Assess the performance of both pipelines using the untouched test set principle:

- Perform CV on your training dataset (`X_train`, `y_train`).
- Evaluate their predictive performance (MSE) on the separate test set (`X_test`, `y_test`).

Finally, report and compare the optimal hyperparameters and corresponding performance metrics obtained from cross-validation and on the independent test set.

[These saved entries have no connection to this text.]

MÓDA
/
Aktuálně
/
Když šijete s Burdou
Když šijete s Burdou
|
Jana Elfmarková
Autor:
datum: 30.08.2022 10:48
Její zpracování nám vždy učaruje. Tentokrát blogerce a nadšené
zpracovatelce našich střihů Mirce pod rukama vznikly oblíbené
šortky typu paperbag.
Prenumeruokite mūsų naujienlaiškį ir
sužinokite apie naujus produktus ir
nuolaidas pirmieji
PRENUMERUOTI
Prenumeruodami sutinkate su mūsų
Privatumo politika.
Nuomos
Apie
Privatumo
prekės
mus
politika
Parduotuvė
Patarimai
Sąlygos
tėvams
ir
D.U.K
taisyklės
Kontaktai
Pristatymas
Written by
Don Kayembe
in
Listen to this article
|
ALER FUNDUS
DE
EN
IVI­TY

<details><summary>Hint 1:</summary>
    Use `RandomizedSearchCV.best_score_` to see the best validation score, and use `RandomizedSearchCV.score` to run performance evaluation on the test set.
</details>


<details><summary>Hint 2:</summary>
    Recall that the `RandomizedSearchCV` use negative MSE as the score in the HPO. Therefore, when printing the performances on the validation and test sets, you need to flip the sign of the score.
</details>


In [5]:
#===SOLUTION===

print("\nTraining model with OneHotEncoder...")
onehot_search.fit(X_train, y_train)

print("Training model with TargetEncoder...")
target_search.fit(X_train, y_train)

# Output results for OneHotEncoder
print("\n--- OneHotEncoder Results ---")
print(f"Best parameters: {onehot_search.best_params_}")
print(f"Best CV score (MSE): {-onehot_search.best_score_:.4f}")
onehot_test_score = onehot_search.score(X_test, y_test)
print(f"Test set score (MSE): {-onehot_test_score:.4f}")

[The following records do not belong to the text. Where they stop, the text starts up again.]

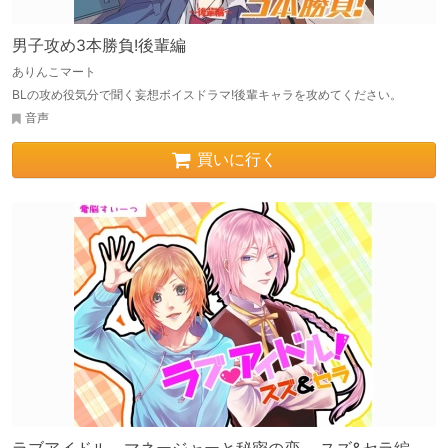
男子攻め3本勝負!後輩編
ありんこマート
BLの攻め役気分で聞く妄想ボイスドラマ!後輩キャラを攻めてください。
音声
買いに行く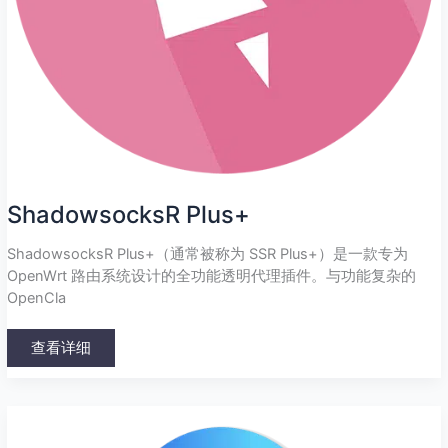
ShadowsocksR Plus+
ShadowsocksR Plus+（通常被称为 SSR Plus+）是一款专为
OpenWrt 路由系统设计的全功能透明代理插件。与功能复杂的
OpenCla
查看详细
Stash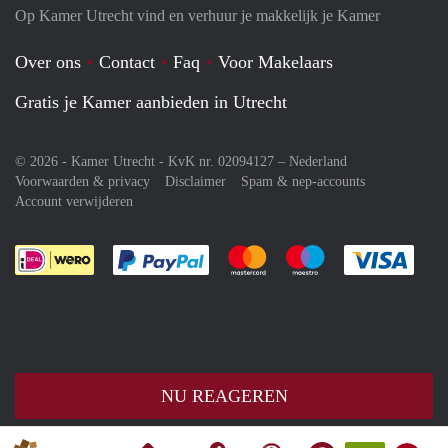
Op Kamer Utrecht vind en verhuur je makkelijk je Kamer
Over ons
Contact
Faq
Voor Makelaars
Gratis je Kamer aanbieden in Utrecht
© 2026 - Kamer Utrecht - KvK nr. 02094127 –
Nederland
Voorwaarden & privacy
Disclaimer
Spam & nep-accounts
Account verwijderen
Je rekent gemakkelijk af met Paypal
Je rekent gemakkelijk af met M
Je rekent gemakkelij
Je re
NU REAGEREN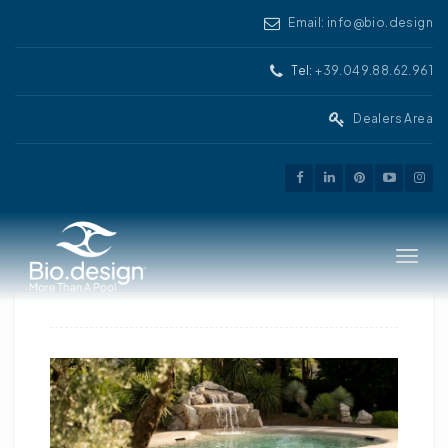
Email: info@bio.design
Tel:
+39.049.88.62.961
Dealers Area
Toggle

# Output results for TargetEncoder
print("\n--- TargetEncoder Results ---")
print(f"Best parameters: {target_search.best_params_}")
print(f"Best CV score (MSE): {-target_search.best_score_:.4f}")
target_test_score = target_search.score(X_test, y_test)
print(f"Test set score (MSE): {-target_test_score:.4f}")


Training model with OneHotEncoder...
Fitting 2 folds for each of 50 candidates, totalling 100 fits
Training model with TargetEncoder...
Fitting 2 folds for each of 50 candidates, totalling 100 fits

--- OneHotEncoder Results ---
Best parameters: {'xgb__colsample_bylevel': 0.9739842882294312, 'xgb__colsample_bytree': 0.2816306321316162, 'xgb__learning_rate': 0.24734640788083925, 'xgb__max_depth': 4, 'xgb__reg_alpha': 63.31327250747733, 'xgb__reg_lambda': 0.014633103639863188, 'xgb__subsample': 0.8480834882645039}
Best CV score (MSE): 17334.5468
Test set score (MSE): 16713.4028

--- TargetEncoder Results ---
Best parameters: {'xgb__colsample_bylevel': 0.8656327252373124, 'xgb__colsample_bytree': 0.5827666592066569, 'xgb__learning_rate': 0.07834804904588204, 'xgb__max_depth': 8, 'xgb__reg_alpha': 57.53289051844459, 'xgb__reg_lambda': 0.8489426245140799, 'xgb__subsample': 0.658346139517151}
Best CV score (MSE): 18180.8702
Test set score (MSE): 14889.9817


## Summary

We learned how to apply pre-processing steps together with tuning to construct refined pipelines for benchmark experiments.